The Correct Option is A

Step 1: Understanding the Concept:
A regular octagon inscribed in a circle can be divided into 8 congruent isosceles triangles, with their common vertex at the center of the circle. The area of the octagon is the sum of the areas of these triangles.
Step 2: Key Formula or Approach:
1. The angle at the center of the circle subtended by each side of the octagon is \( \frac{360^\circ}{8} = 45^\circ \). 2. The area of a triangle can be calculated using the formula \( \text{Area} = \frac{1}{2}ab\sin(C) \), where a and b are two sides and C is the included angle. 3. Total Area = 8 \( \times \) Area of one triangle.

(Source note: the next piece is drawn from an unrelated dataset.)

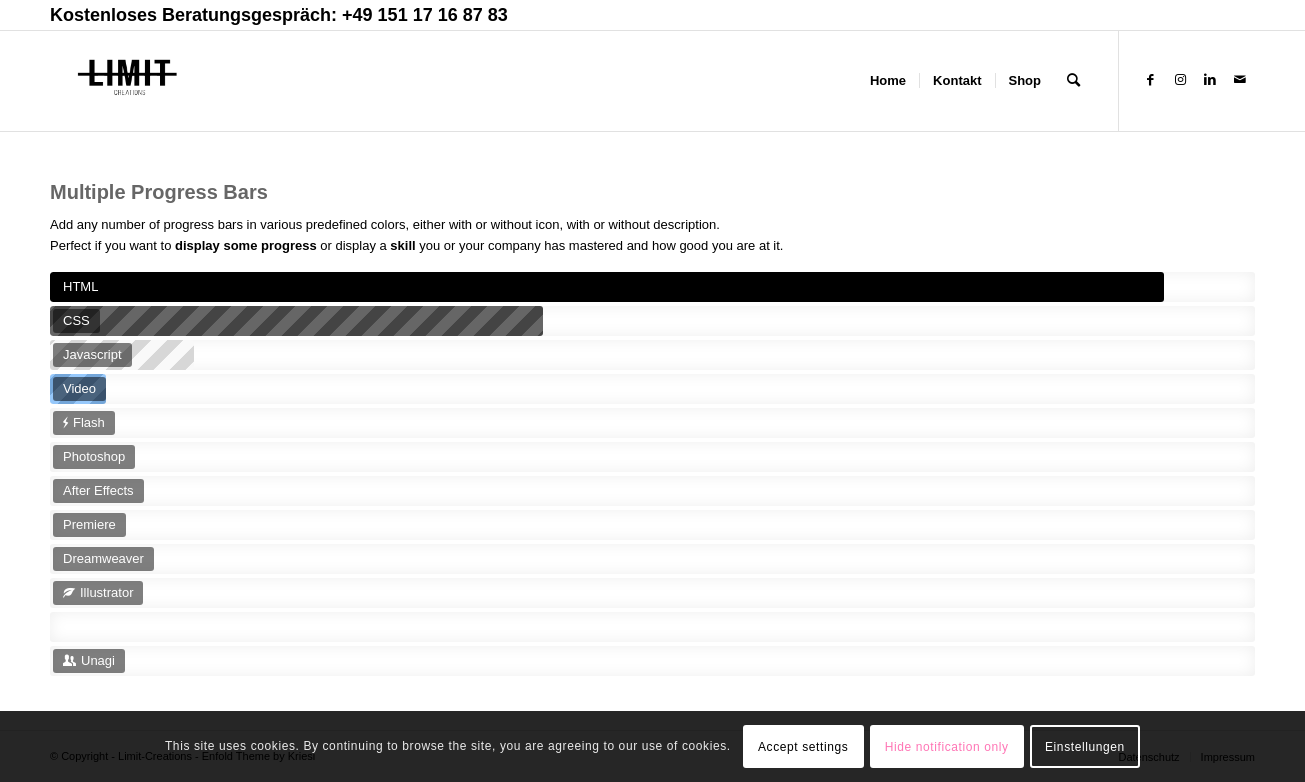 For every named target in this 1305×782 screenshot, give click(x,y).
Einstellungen (1085, 747)
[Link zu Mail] (1240, 80)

Step 3: Detailed Explanation:
Let the circle have its center at the origin O and radius r = 1. The regular octagon can be divided into 8 identical isosceles triangles, such as \( \triangle OAB \), where A and B are adjacent vertices of the octagon. The sides OA and OB are radii of the circle, so \( OA = OB = r = 1 \). The angle between these two sides, \( \angle AOB \), is one-eighth of the total angle around the center: \[ \angle AOB = \frac{360^\circ}{8} = 45^\circ \] Now, we can find the area of one of these triangles using the formula \( \text{Area} = \frac{1}{2}ab\sin(C) \): \[ \text{Area of } \triangle OAB = \frac{1}{2} \times OA \times OB \times \sin(\angle AOB) \] \[ \text{Area of } \triangle OAB = \frac{1}{2} \times 1 \times 1 \times \sin(45^\circ) \] We know that \( \sin(45^\circ) = \frac{1}{\sqrt{2}} = \frac{\sqrt{2}}{2} \). \[ \text{Area of } \triangle OAB = \frac{1}{2} \times \frac{\sqrt{2}}{2} = \frac{\sqrt{2}}{4} \] The total area of the octagon is 8 times the area of one triangle. \[ \text{Area of Octagon} = 8 \times (\text{Area of } \triangle OAB) = 8 \times \frac{\sqrt{2}}{4} \] \[ \text{Area of Octagon} = 2\sqrt{2} \] Step 4: Final Answer:
The area of the regular octagon is \( 2\sqrt{2} \) square units.